** Opening Provided data block **
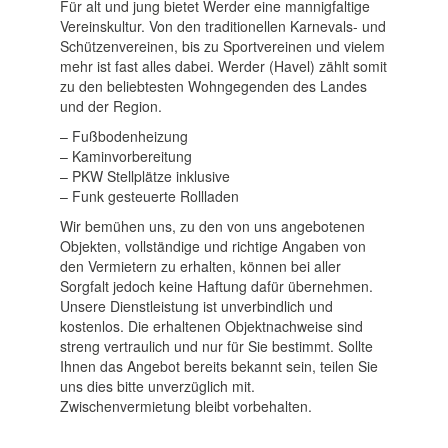
Für alt und jung bietet Werder eine mannigfaltige
Vereinskultur. Von den traditionellen Karnevals- und
Schützenvereinen, bis zu Sportvereinen und vielem
mehr ist fast alles dabei. Werder (Havel) zählt somit
zu den beliebtesten Wohngegenden des Landes
und der Region.
– Fußbodenheizung
– Kaminvorbereitung
– PKW Stellplätze inklusive
– Funk gesteuerte Rollladen
Wir bemühen uns, zu den von uns angebotenen
Objekten, vollständige und richtige Angaben von
den Vermietern zu erhalten, können bei aller
Sorgfalt jedoch keine Haftung dafür übernehmen.
Unsere Dienstleistung ist unverbindlich und
kostenlos. Die erhaltenen Objektnachweise sind
streng vertraulich und nur für Sie bestimmt. Sollte
Ihnen das Angebot bereits bekannt sein, teilen Sie
uns dies bitte unverzüglich mit.
Zwischenvermietung bleibt vorbehalten.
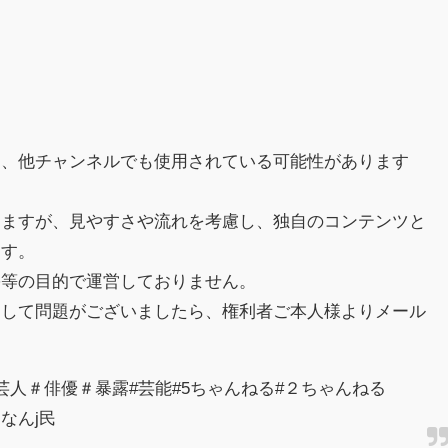
り、他チャンネルでも使用されている可能性があります
。
りますが、見やすさや流れを考慮し、独自のコンテンツと
ます。
害等の目的で運営しておりません。
関して問題がございましたら、権利者ご本人様よりメール
芸人＃俳優＃暴露#芸能#5ちゃんねる#２ちゃんねる
＃なんj民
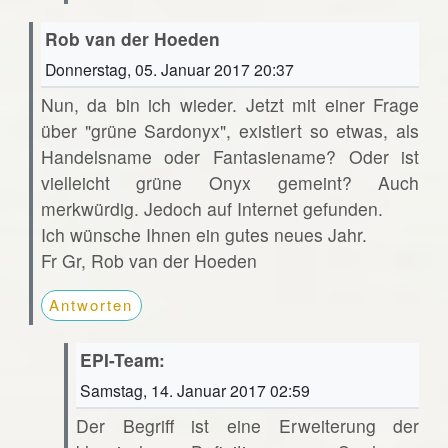
Rob van der Hoeden
Donnerstag, 05. Januar 2017 20:37
Nun, da bin ich wieder. Jetzt mit einer Frage
über "grüne Sardonyx", existiert so etwas, als
Handelsname oder Fantasiename? Oder ist
vielleicht grüne Onyx gemeint? Auch
merkwürdig. Jedoch auf Internet gefunden.
Ich wünsche Ihnen ein gutes neues Jahr.
Fr Gr, Rob van der Hoeden
Antworten
EPI-Team:
Samstag, 14. Januar 2017 02:59
Der Begriff ist eine Erweiterung der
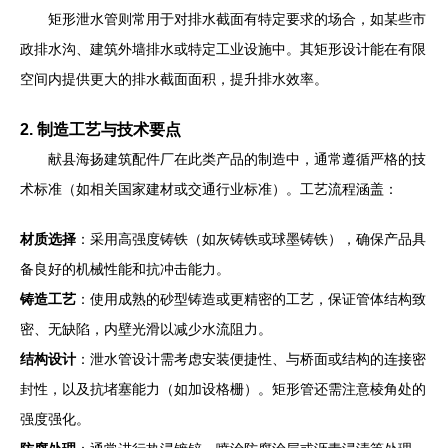
矩形泄水管则常用于对排水截面有特定要求的场合，如某些市
政排水沟、建筑外墙排水或特定工业设施中。其矩形设计能在有限
空间内提供更大的排水截面面积，提升排水效率。
2. 制造工艺与技术要点
献县海扬建筑配件厂在此类产品的制造中，通常遵循严格的技
术标准（如相关国家建材或交通行业标准）。工艺流程涵盖：
材质选择
：采用高强度铸铁（如灰铸铁或球墨铸铁），确保产品具
备良好的机械性能和抗冲击能力。
铸造工艺
：使用成熟的砂型铸造或更精密的工艺，保证管体结构致
密、无缺陷，内壁光滑以减少水流阻力。
结构设计
：泄水管设计需考虑安装便捷性、与桥面或结构的连接密
封性，以及抗堵塞能力（如加设格栅）。矩形管还需注意棱角处的
强度强化。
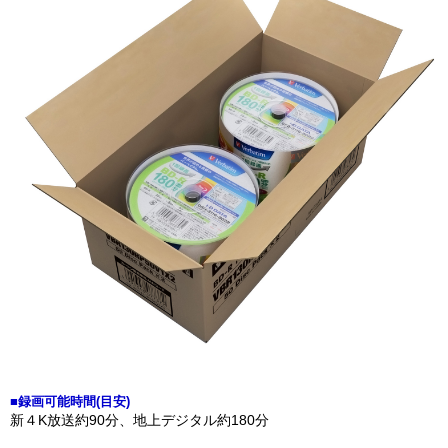
■録画可能時間(目安)
新４K放送約90分、地上デジタル約180分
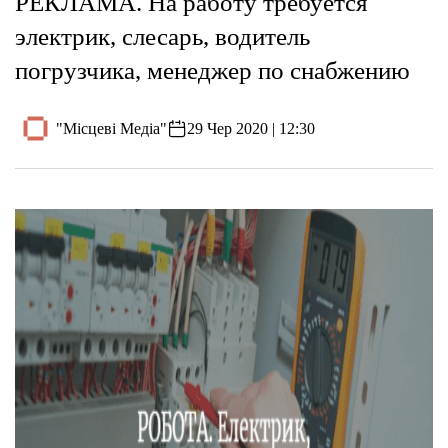
РЕКЛАМА. На работу требуется
электрик, слесарь, водитель
погрузчика, менеджер по снабжению
"Місцеві Медіа"
29 Чер 2020 | 12:30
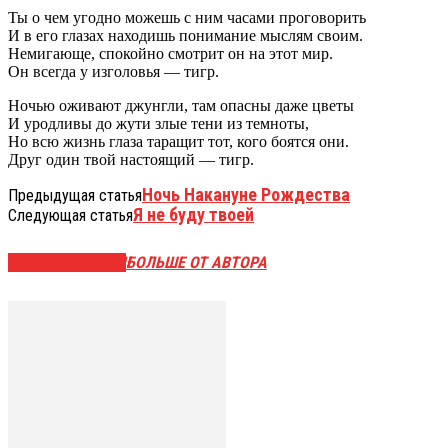
Ты о чем угодно можешь с ним часами проговорить
И в его глазах находишь понимание мыслям своим.
Немигающе, спокойно смотрит он на этот мир.
Он всегда у изголовья — тигр.
Ночью оживают джунгли, там опасны даже цветы
И уродливы до жути злые тени из темноты,
Но всю жизнь глаза таращит тот, кого боятся они.
Друг один твой настоящий — тигр.
Ночь Накануне Рождества
Предыдущая статья
Я не буду твоей
Следующая статья
СХОЖИЕ СТАТЬИ
БОЛЬШЕ ОТ АВТОРА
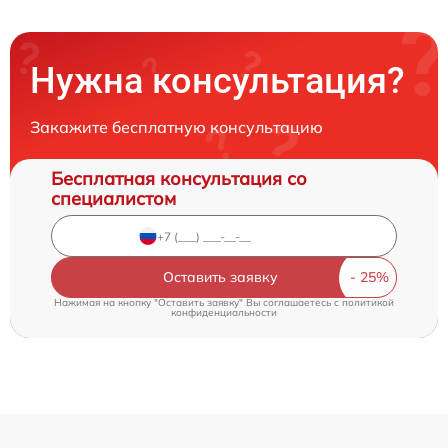
Нужна консультация?
Закажите бесплатную консультацию
Бесплатная консультация со
специалистом
Оставить заявку
Нажимая на кнопку "Оставить заявку" Вы соглашаетесь c
политикой
конфиденциальности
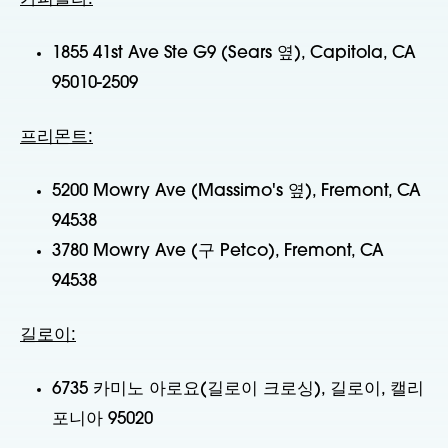
1855 41st Ave Ste G9 (Sears 옆), Capitola, CA
95010-2509
프리몬트:
5200 Mowry Ave (Massimo's 옆), Fremont, CA
94538
3780 Mowry Ave (구 Petco), Fremont, CA
94538
길로이:
6735 카미노 아로요(길로이 크로싱), 길로이, 캘리
포니아 95020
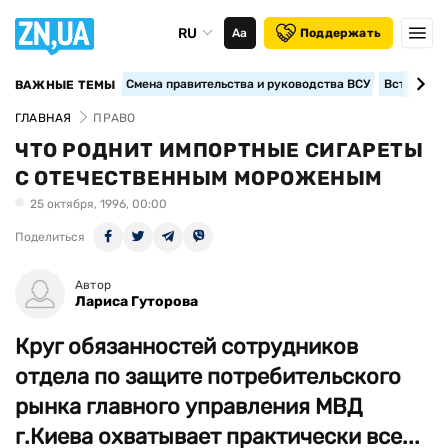
RU
Аа
Поддержать
Смена правительства и руководства ВСУ
Вступление
ВАЖНЫЕ ТЕМЫ
ГЛАВНАЯ
ПРАВО
ЧТО РОДНИТ ИМПОРТНЫЕ СИГАРЕТЫ
С ОТЕЧЕСТВЕННЫМ МОРОЖЕНЫМ
25 октября, 1996, 00:00
Поделиться
Автор
Лариса Гуторова
Круг обязанностей сотрудников
отдела по защите потребительского
рынка главного управления МВД
г.Киева охватывает практически все...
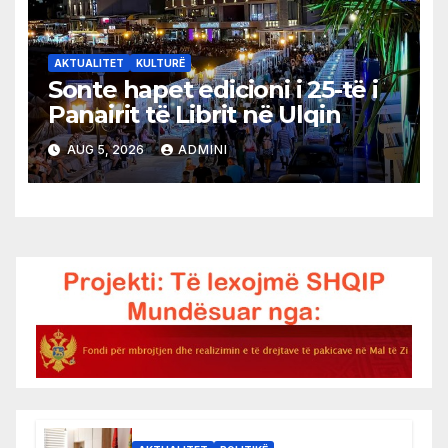
AKTUALITET
KULTURË
Sonte hapet edicioni i 25-të i
Panairit të Librit në Ulqin
AUG 5, 2026
ADMINI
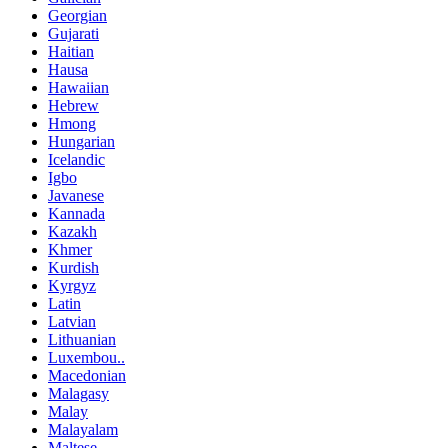
Georgian
Gujarati
Haitian
Hausa
Hawaiian
Hebrew
Hmong
Hungarian
Icelandic
Igbo
Javanese
Kannada
Kazakh
Khmer
Kurdish
Kyrgyz
Latin
Latvian
Lithuanian
Luxembou..
Macedonian
Malagasy
Malay
Malayalam
Maltese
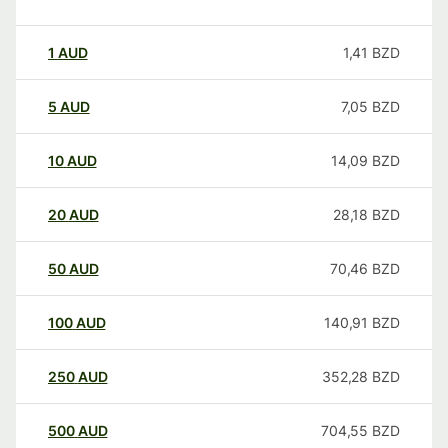
1
AUD
1,41
BZD
5
AUD
7,05
BZD
10
AUD
14,09
BZD
20
AUD
28,18
BZD
50
AUD
70,46
BZD
100
AUD
140,91
BZD
250
AUD
352,28
BZD
500
AUD
704,55
BZD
** Closing Provided data block **
Filter the entries and copy each line with "Fremont".

Exercise output →
5200 Mowry Ave (Massimo's 옆), Fremont, CA
3780 Mowry Ave (구 Petco), Fremont, CA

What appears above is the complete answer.